Posted: Tue Feb 11, 2014 10:14 pm
by bbstats
DSMok1 wrote:Or, perhaps, you use APM results to figure out how to assign those values.
That's an excellent idea. Perhaps even more logically, assign it a delta win-percent (or delta-win-probability weighted Points) since we're already in that sort of frame of reference. This would prevent scrubs from getting tons of credit when they aren't affecting the win.




Edit: Now I'm daydreaming about the extreme importance of cross-validation in a clutch/garbage time-adjustment....

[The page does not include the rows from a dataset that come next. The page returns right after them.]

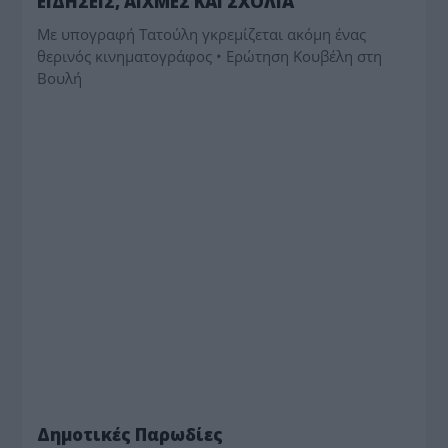
ΕΙΔΗΣΕΙΣ, ΑΙΧΜΕΣ ΚΑΙ ΣΧΟΛΙΑ
Με υπογραφή Τατούλη γκρεμίζεται ακόμη ένας
θερινός κινηματογράφος • Ερώτηση Κουβέλη στη
Βουλή
ΔΗΜΟΤΙΚΑ
Δημοτικές Παρωδίες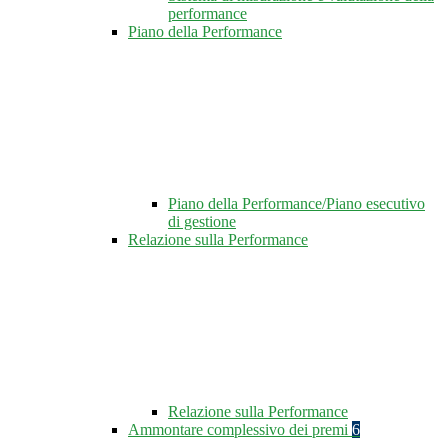
performance
Piano della Performance
Piano della Performance/Piano esecutivo
di gestione
Relazione sulla Performance
Relazione sulla Performance
Ammontare complessivo dei premi
6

Re: Kirk Goldsberry Article & Sloan Paper - Databall

Posted: Wed Feb 12, 2014 5:51 pm
by KirkG
Thanks, everybody - there is some great stuff in here. Off-ball stuff is key and dividing credit is also really important. I also love the idea of weighting by win probability. Hope to see you at the Fours.

Re: Kirk Goldsberry Article & Sloan Paper - Databall

Posted: Wed Nov 05, 2014 7:59 pm
by Crow
What if instead of calculating EPV moving forward thru a possession, you did it backwards and maybe in just three parts. The shooter / scorer gets credit / blame for use of the possession except for the portion where EPV at time of pass reception is above league average. That portion is divided between the last passer and everybody with the last passer getting say 25-50% of the difference and everybody getting a share of the remainder in proportion to their (ORPM- off.reb portion of ORPM) - (OBPM-off. reb. portion of OBPM) and the cumulative sum of this value for the 5 players on the court, to capture their average rate of indirect contributions to offense, so as to avoid having to subjectively value all the pieces of preliminary movement, spacing including picks and passing on every unique play.